Supplied records START

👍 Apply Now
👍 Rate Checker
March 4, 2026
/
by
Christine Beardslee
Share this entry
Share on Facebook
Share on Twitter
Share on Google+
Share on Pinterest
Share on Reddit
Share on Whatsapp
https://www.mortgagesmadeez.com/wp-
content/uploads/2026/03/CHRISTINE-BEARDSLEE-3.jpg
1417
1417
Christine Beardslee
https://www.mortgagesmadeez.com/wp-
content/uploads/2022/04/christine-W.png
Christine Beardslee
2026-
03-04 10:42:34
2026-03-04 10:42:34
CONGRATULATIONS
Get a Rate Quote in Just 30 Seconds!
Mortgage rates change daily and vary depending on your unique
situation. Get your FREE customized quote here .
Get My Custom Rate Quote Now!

Supplied records END
Supplied records START

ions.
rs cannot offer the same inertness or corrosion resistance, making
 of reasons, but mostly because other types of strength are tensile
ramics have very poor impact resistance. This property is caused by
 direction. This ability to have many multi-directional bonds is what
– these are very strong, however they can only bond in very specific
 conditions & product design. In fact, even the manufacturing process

Supplied records END

What needs to be done: Collect each line above holding the string "Share".

Reply to the exercise:
Share this entry
Share on Facebook
Share on Twitter
Share on Google+
Share on Pinterest
Share on Reddit
Share on Whatsapp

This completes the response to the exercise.